Since its launch, Segtax has completed more than 200 cost segregation studies, DiNardo stated this week. 

He stated although the company early on focutilized heavily on 3D scans to create reports, it has also begun utilizing other forms of data, such as a property’s settlement statements, surveys, appraisals and floor plans, to inform its reports. 

DiNardo added that while the startup previously focutilized only on existing homes and other structures, it has opened its studies to new construction projects, too. 

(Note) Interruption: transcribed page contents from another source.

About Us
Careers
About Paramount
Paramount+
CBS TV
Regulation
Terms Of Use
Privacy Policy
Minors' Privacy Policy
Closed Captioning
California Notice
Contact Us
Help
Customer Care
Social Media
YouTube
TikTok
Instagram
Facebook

“And if it’s a new construction project, it’s seeing at AIA construction documents, if there’s modify orders, floor plans, all that, ingesting all of that kind of data,” DiNardo stated. “(While previously) it was focutilized on one source of data … it’s a lot more flexible. We can basically support any property type.” 

He added that though Segtax started out working with real estate investors, it has also begun working more directly with CPAs, a goal he spoke of upon the startup’s launch in June. 

“They understand the taxpayers’ complete situation, and we want to create sure we’re working parallel with tax professionals,” he stated. 

He added that Segtax is offering white label studies branded under various CPA firms. That offering could grow further in the future. 

DiNardo stated the company has grown from just him and co-founder Joe Acanfora at its founding to eight full-time employees and two contractors, spanning from new software engineers to new cost segregation specialists. 

And with tax season ramping up over the next few months, DiNardo stated Segtax is hoping to increase the number of cost segregation studies and to potentially add other real estate tax services in the future.

“Ideally we’ll stay really focutilized on this real estate tax space,” he stated. “There’s a lot of potential avenues we can go down.” 

He added that Segtax will likely see to another capital raise sometime this summer but declined to comment on how much it might seek to raise. 

Segtax is not currently profitable, with DiNardo declareing the startup is currently “right around breakeven” and focutilized on further growth.

Segtax is based out of incubator Startup Virginia at 1717 E. Cary St. It relocated there from Scott’s Addition coworking space Venture X late last year. 

DiNardo is originally from Maryland and started his career as a CPA at RSM before relocating into the software world. He co-founded market research and competitive innotifyigence company Arbit, later acquired by New York-based Ceros in 2019. He relocated full-time to Richmond in 2020. 

Acanfora is from upstate New York and relocated to Richmond soon after his 2015 Virginia Tech graduation. He’s held positions as a software engineer at the likes of UZURV, Mission Lane and most recently Meta.